Villa Ottelio Savorgnan sul fiume Stella ad Ariis di Rivignano

NON CAPIVAMO: UN PICCOLO VIDEO DI GRANDE ATTUALITÀ SULLA PRIMA GUERRA MONDIALE
L’“inutile strage” raccontata con gli occhi di un bambino diventato grande

Ringrazio l’amico Renato di ospitare questo audiovisivo nel suo Blog Sul filo di Sofia, che apprezzo per essere profonda e libera espressione di pensiero onesto e critico, merce sempre più preziosa e  rara in questo mercato comunicativo della vanità e della vacuità.

Si tratta di una produzione “a costo zero” sulla Prima guerra mondiale, realizzata nel 2016 a (personale) compimento del progetto Movimenti nelle retrovie, una mostra laboratorio realizzata con l’Associazione Bellunesi nel Mondo (ABM), rivolta alle scuole secondarie e dedicata all’impatto di quel conflitto sulle popolazioni civili del nord-est d’Italia.

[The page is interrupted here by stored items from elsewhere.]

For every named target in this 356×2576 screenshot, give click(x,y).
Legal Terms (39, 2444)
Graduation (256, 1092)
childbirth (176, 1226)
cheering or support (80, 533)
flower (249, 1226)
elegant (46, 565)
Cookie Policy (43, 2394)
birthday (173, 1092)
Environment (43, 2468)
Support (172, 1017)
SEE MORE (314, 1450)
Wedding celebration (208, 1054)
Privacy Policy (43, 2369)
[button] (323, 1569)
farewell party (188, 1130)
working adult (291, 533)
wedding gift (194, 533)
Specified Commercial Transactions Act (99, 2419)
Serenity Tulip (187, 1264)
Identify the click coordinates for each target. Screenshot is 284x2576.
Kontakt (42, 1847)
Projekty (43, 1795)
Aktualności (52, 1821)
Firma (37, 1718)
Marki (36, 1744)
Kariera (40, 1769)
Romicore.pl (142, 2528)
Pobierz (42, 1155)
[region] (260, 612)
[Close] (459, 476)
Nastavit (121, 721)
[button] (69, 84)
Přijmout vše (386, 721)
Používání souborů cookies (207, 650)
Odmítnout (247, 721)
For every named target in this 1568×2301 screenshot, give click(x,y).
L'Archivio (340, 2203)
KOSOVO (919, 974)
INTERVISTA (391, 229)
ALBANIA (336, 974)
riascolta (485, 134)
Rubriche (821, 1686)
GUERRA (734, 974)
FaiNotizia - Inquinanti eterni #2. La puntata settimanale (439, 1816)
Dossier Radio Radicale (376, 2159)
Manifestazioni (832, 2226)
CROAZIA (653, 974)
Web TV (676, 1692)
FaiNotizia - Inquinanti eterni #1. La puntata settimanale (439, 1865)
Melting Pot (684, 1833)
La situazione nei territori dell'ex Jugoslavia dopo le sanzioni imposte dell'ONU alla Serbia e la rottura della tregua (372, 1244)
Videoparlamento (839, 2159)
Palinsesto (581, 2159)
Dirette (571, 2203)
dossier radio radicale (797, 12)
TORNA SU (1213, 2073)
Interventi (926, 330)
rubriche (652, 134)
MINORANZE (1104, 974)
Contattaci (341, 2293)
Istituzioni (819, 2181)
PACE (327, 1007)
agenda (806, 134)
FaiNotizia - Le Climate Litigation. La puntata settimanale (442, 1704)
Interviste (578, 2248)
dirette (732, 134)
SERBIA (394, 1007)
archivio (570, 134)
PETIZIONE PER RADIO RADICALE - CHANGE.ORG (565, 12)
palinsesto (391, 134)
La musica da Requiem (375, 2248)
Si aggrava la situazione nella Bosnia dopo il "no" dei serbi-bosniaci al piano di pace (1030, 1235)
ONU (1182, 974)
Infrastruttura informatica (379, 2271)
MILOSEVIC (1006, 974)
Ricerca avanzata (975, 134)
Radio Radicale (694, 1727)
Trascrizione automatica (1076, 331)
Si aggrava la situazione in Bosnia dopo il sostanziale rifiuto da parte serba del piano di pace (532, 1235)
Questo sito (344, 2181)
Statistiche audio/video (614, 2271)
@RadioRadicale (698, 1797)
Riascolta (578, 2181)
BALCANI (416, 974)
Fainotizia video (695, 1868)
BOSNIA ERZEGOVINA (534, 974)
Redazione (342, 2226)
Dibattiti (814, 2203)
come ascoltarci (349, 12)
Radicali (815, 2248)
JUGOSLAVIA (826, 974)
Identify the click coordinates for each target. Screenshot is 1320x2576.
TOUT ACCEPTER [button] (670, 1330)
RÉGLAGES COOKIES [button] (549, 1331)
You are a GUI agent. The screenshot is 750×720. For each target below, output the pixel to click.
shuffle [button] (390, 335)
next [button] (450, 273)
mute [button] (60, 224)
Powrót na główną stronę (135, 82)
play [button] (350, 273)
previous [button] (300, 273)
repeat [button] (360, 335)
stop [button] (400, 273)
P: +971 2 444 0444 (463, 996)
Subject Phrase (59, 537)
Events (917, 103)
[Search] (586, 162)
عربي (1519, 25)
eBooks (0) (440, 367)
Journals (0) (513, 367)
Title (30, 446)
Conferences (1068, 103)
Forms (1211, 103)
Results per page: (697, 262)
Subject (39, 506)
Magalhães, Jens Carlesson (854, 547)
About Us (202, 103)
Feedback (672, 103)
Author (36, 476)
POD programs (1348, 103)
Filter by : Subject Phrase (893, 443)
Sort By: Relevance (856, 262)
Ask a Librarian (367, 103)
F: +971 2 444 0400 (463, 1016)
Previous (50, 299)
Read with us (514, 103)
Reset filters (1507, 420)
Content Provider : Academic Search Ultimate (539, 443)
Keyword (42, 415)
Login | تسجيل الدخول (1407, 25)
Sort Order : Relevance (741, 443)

Allora la “moda”, ormai passata, della Grande guerra, nella celebrazione del suo centenario, aveva portato alla proliferazione di mostre, pubblicazioni, spettacoli sul tema. Per quando oggi sta accadendo (Ucraina, Gaza) o continuando ad accadere (p.e. Yemen), sembra che la lezione triennale sulla memoria sia servita a ben poco. Abbiamo preso i crediti, ma abbiamo imparato quasi niente. E in questo caso fa anche male dire “pazienza!”.

Il video è stato realizzato con un semplice montaggio d’immagini statiche, accompagnato da qualche nota musicale e da qualche rumore di sottofondo, sia per fare economia, sia per non enfatizzare un tema che non ha bisogno di enfasi, ma piuttosto di comprensione. Un lavoro minimalista, in economia, che tuttavia nei suoi quindici minuti propone tante fotografie inedite. Alcune sono molto lontane dalle solite eroiche e stereotipate dell’“inutile strage”. Mi riferisco, in particolare, a quelle che denunciano crudamente l’“orrore della guerra”, quasi assente nell’iconografia ufficiale, probabilmente destinata a tenere alto il morale delle truppe.
La storia è raccontata con “lo sguardo dei ricordi” di un bambino, nel frattempo diventato nonno.
La voce non è, volutamente, quella di un professionista, ma di una sensibile persona anziana: l’ingegner Arrigo Galli, socio dell’ABM, che non è stato in guerra, ma ha pesantemente vissuto la tragedia del Vajont a Longarone, di cui sarebbe diventato il sindaco della ricostruzione. Il velo di malinconia della sua narrazione ha, forse, una profonda ragione d’essere, trasmettendo un tono di verità, ormai quasi scomparso nel circuito degli speaker professionisti.

Penso che questo video possa essere una riflessione utile per tutti, in particolare per i giovani che non hanno mai visto né sentito gli sventurati protagonisti di questa storia, ormai tutti scomparsi. La nostra, forse, è l’ultima generazione che ha potuto conoscerli e parlare con loro. 
Tra i soldati che compaiono in questo video, ci sono anche i due miei nonni. Uno si chiamava Luigi e l’altro Romeo, come me, e non amava parlare della guerra.
Questo video è dedicato a loro, che non volevano essere “eroi”. Tra le poche cose raccontate da mio nonno Romeo, il ricordo di essere stato graziato da un “tedesco buono” che lo aveva sorpreso durante una perlustrazione. Se non fosse stato per questo “nemico”, non sarei qui a raccontarvi questa storia.

Esprimo anch’io altrettanta gratitudine a Romeo, che mi è altrettanto amico, sia come persona, sia con la sua competenza estetica nell’assistermi in campi che mi vedono spesso soggetto di ignoranza tecnica imbarazzante, come nell’informatica. Limiti.
Parlare ancora delle guerre passate è necessario, mentre il dittatore russo dell’Est europeo non demorde, mentre nel Vicino Oriente muoiono esseri umani nell’incomprensione dell’Occidente, mentre qualcuno in questo Occidente sposa avventurismi pericolosi, come il Presidente della nouvelle grandeur Francese, Macron (Micron?).